* **ACTION ITEM**
Once you find the line with "Szenarien aus der afrikanischen" in the data that follows, repeat it and every line after it exactly, through the line with "AFRIKA MITTEN IM GESPRÄCH – die".

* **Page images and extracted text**
--

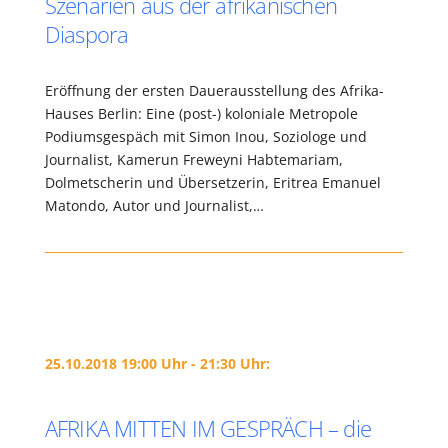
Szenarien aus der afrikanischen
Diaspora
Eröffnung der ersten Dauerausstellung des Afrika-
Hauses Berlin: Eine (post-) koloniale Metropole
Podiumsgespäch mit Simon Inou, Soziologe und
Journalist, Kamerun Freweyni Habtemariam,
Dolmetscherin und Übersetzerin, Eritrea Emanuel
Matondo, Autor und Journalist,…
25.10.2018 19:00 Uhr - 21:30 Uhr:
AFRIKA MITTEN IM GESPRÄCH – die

--

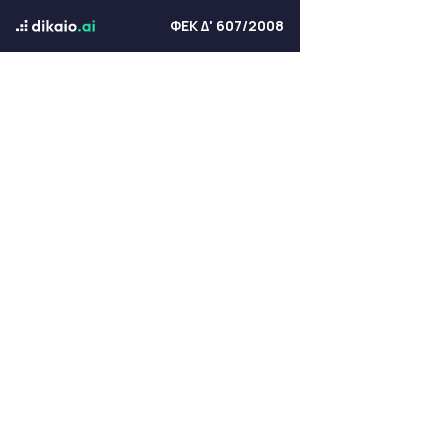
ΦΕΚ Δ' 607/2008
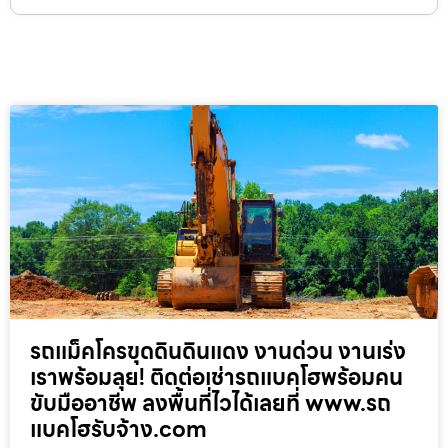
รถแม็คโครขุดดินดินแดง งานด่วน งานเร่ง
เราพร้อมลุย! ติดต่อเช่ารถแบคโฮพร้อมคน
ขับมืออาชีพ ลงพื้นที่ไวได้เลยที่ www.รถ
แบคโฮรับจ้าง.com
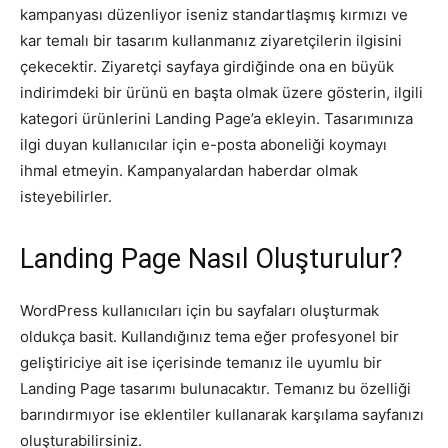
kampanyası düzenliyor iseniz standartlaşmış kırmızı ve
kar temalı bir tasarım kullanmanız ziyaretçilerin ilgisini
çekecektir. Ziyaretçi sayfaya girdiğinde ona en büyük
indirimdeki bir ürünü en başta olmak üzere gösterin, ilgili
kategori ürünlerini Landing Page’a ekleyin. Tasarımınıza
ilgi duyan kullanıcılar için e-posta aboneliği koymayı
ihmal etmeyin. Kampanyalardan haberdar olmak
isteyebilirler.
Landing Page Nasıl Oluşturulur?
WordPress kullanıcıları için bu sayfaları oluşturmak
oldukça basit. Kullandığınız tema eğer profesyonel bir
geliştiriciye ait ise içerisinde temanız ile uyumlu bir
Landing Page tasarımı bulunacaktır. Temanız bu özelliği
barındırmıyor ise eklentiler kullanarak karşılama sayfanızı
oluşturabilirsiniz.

--

* **RESPONSE FOR THIS EXERCISE**
Szenarien aus der afrikanischen
Diaspora
Eröffnung der ersten Dauerausstellung des Afrika-
Hauses Berlin: Eine (post-) koloniale Metropole
Podiumsgespäch mit Simon Inou, Soziologe und
Journalist, Kamerun Freweyni Habtemariam,
Dolmetscherin und Übersetzerin, Eritrea Emanuel
Matondo, Autor und Journalist,…
25.10.2018 19:00 Uhr - 21:30 Uhr:
AFRIKA MITTEN IM GESPRÄCH – die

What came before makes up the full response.